Sale yards were jam-packed with sheep over the past two weeks as sellers looked to take advantage of the strong prices at auction for both store and prime stock. During the week of July 5-July 9, nearly 62,000 sheep passed through the main yards covered by LivestockEye reports, a level that trumped the previous weekly record for sheep sold in July, set in 2019, by over 8000 head.
A yarding of 20,000 store lambs at Feilding isn’t unusual earlier in the season, but in mid-winter lambs are that much bigger and this forced the liberal use of overflow pens at the July 9 sale, to meet the logistical challenges.
There was little respite for yard staff, as the following Monday nearly 10,000 lambs and ewes were presented for the prime sale.
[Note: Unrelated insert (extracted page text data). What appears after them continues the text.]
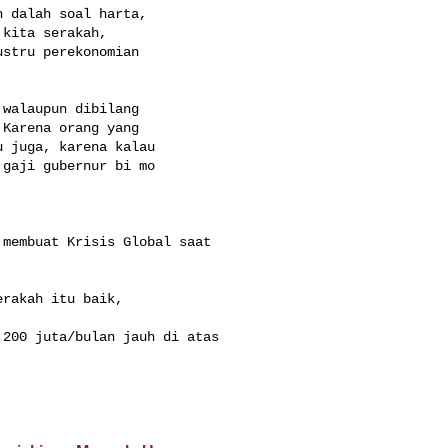
 dalah soal harta,

kita serakah,

stru perekonomian

walaupun dibilang

Karena orang yang

 juga, karena kalau

gaji gubernur bi mo

membuat Krisis Global saat

rakah itu baik,

200 juta/bulan jauh di atas
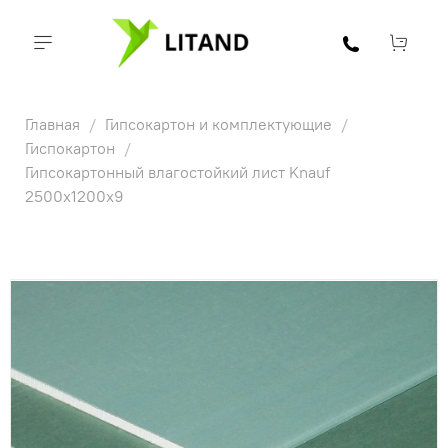
Главная
Гипсокартон и комплектующие
Гиспокартон
Гипсокартонный влагостойкий лист Knauf
2500х1200х9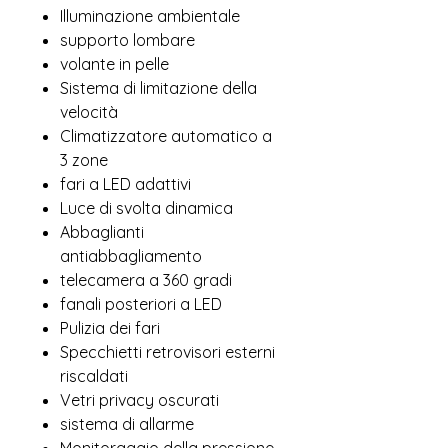
Illuminazione ambientale
supporto lombare
volante in pelle
Sistema di limitazione della
velocità
Climatizzatore automatico a
3 zone
fari a LED adattivi
Luce di svolta dinamica
Abbaglianti
antiabbagliamento
telecamera a 360 gradi
fanali posteriori a LED
Pulizia dei fari
Specchietti retrovisori esterni
riscaldati
Vetri privacy oscurati
sistema di allarme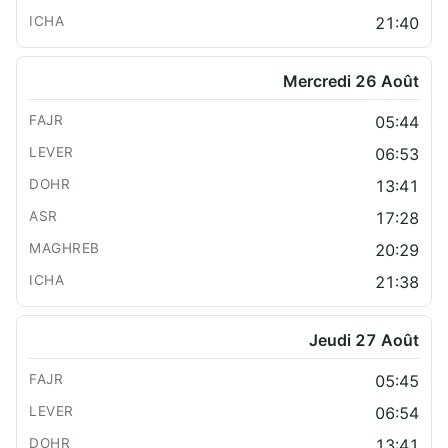
21:40
Mercredi 26 Août
05:44
06:53
13:41
17:28
20:29
21:38
Jeudi 27 Août
05:45
06:54
13:41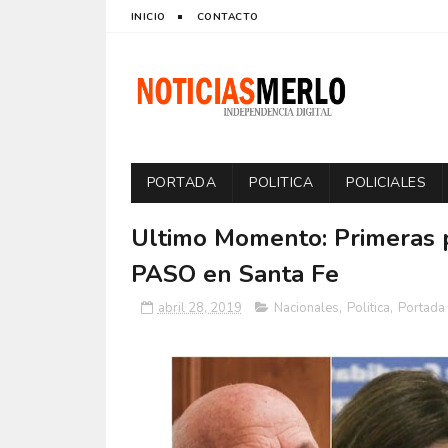
INICIO
CONTACTO
PORTADA
POLITICA
POLICIALES
Ultimo Momento: Primeras p
PASO en Santa Fe
abril 28, 2019
Nacionales
,
Politica
,
Portada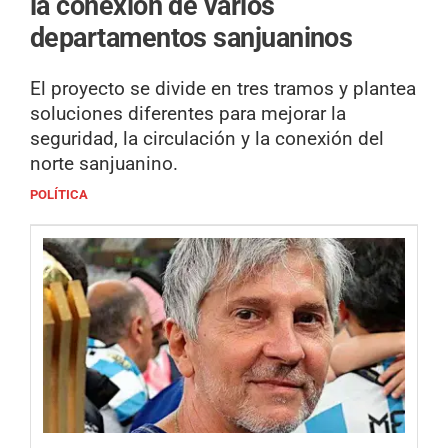
la conexión de varios
departamentos sanjuaninos
El proyecto se divide en tres tramos y plantea
soluciones diferentes para mejorar la
seguridad, la circulación y la conexión del
norte sanjuanino.
POLÍTICA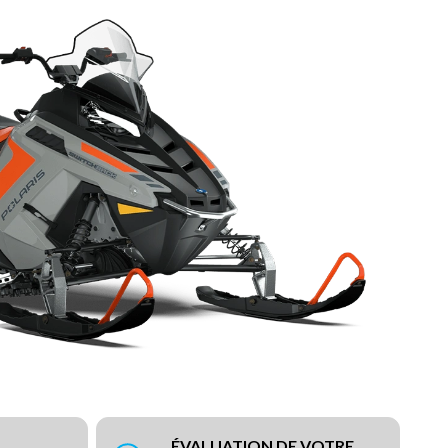
ÉVALUATION DE VOTRE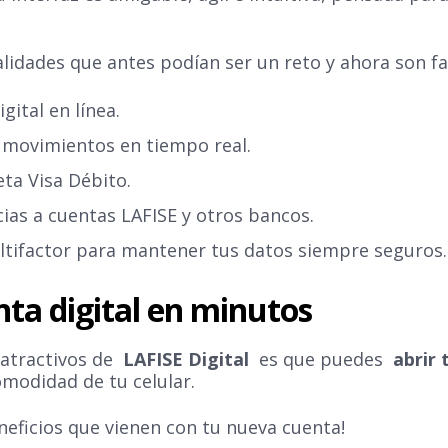
lidades que antes podían ser un reto y ahora son fa
gital en línea.
y movimientos en tiempo real.
eta Visa Débito.
ias a cuentas LAFISE y otros bancos.
ltifactor para mantener tus datos siempre seguros.
nta digital en minutos
 atractivos de
LAFISE Digital
es que puedes
abrir 
omodidad de tu celular.
neficios que vienen con tu nueva cuenta!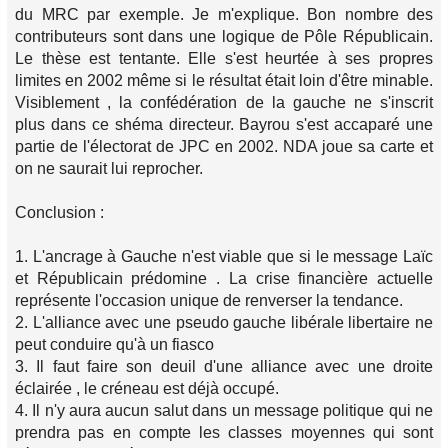
du MRC par exemple. Je m'explique. Bon nombre des
contributeurs sont dans une logique de Pôle Républicain.
Le thèse est tentante. Elle s'est heurtée à ses propres
limites en 2002 même si le résultat était loin d'être minable.
Visiblement , la confédération de la gauche ne s'inscrit
plus dans ce shéma directeur. Bayrou s'est accaparé une
partie de l'électorat de JPC en 2002. NDA joue sa carte et
on ne saurait lui reprocher.
Conclusion :
1. L'ancrage à Gauche n'est viable que si le message Laïc
et Républicain prédomine . La crise financière actuelle
représente l'occasion unique de renverser la tendance.
2. L'alliance avec une pseudo gauche libérale libertaire ne
peut conduire qu'à un fiasco
3. Il faut faire son deuil d'une alliance avec une droite
éclairée , le créneau est déjà occupé.
4. Il n'y aura aucun salut dans un message politique qui ne
prendra pas en compte les classes moyennes qui sont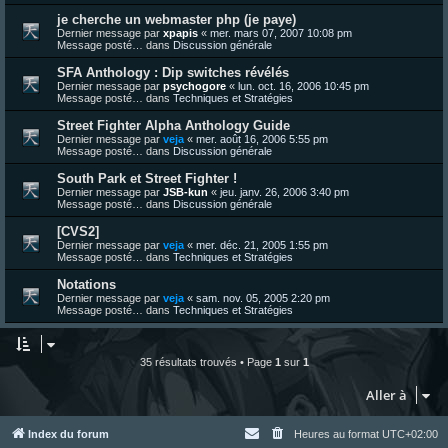
je cherche un webmaster php (je paye)
Dernier message par
xpapis
«
mer. mars 07, 2007 10:08 pm
Message posté… dans
Discussion générale
SFA Anthology : Dip switches révélés
Dernier message par
psychogore
«
lun. oct. 16, 2006 10:45 pm
Message posté… dans
Techniques et Stratégies
Street Fighter Alpha Anthology Guide
Dernier message par
veja
«
mer. août 16, 2006 5:55 pm
Message posté… dans
Discussion générale
South Park et Street Fighter !
Dernier message par
JSB-kun
«
jeu. janv. 26, 2006 3:40 pm
Message posté… dans
Discussion générale
[CVS2]
Dernier message par
veja
«
mer. déc. 21, 2005 1:55 pm
Message posté… dans
Techniques et Stratégies
Notations
Dernier message par
veja
«
sam. nov. 05, 2005 2:20 pm
Message posté… dans
Techniques et Stratégies
35 résultats trouvés • Page
1
sur
1
Aller à
Index du forum
Heures au format
UTC+02:00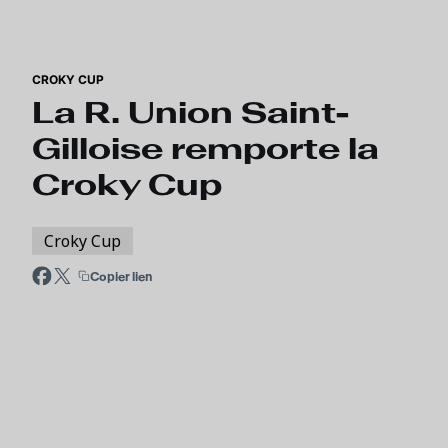
Skip to main content
CROKY CUP
La R. Union Saint-
Gilloise remporte la
Croky Cup
Croky Cup
Copier lien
This made for the busiest Friday-Monday sale pairing at this venue since April 2017, and a level exceeded only five times in the past 10 years. Over the same time period at Stortford Lodge, the second and third highest ever weekly tallies were reported, beaten only by one post-lockdown week in June 2020.
The store lamb market has been riding high over the past few weeks and some of the increase in volume was attributed to the recycling of store lambs through the heated market. While this has come off the boil the past few weeks, the margin between lambs purchased earlier in the season and current levels may see this higher than usual throughput continue later into July.
Strong competition from the rails for finished lambs and ewes has only encouraged more vendors to send them to market via the sale yard route and the good entries for these classes are likely to continue in the short-term, particularly as scanning pushes ewes into the market in many areas of the country.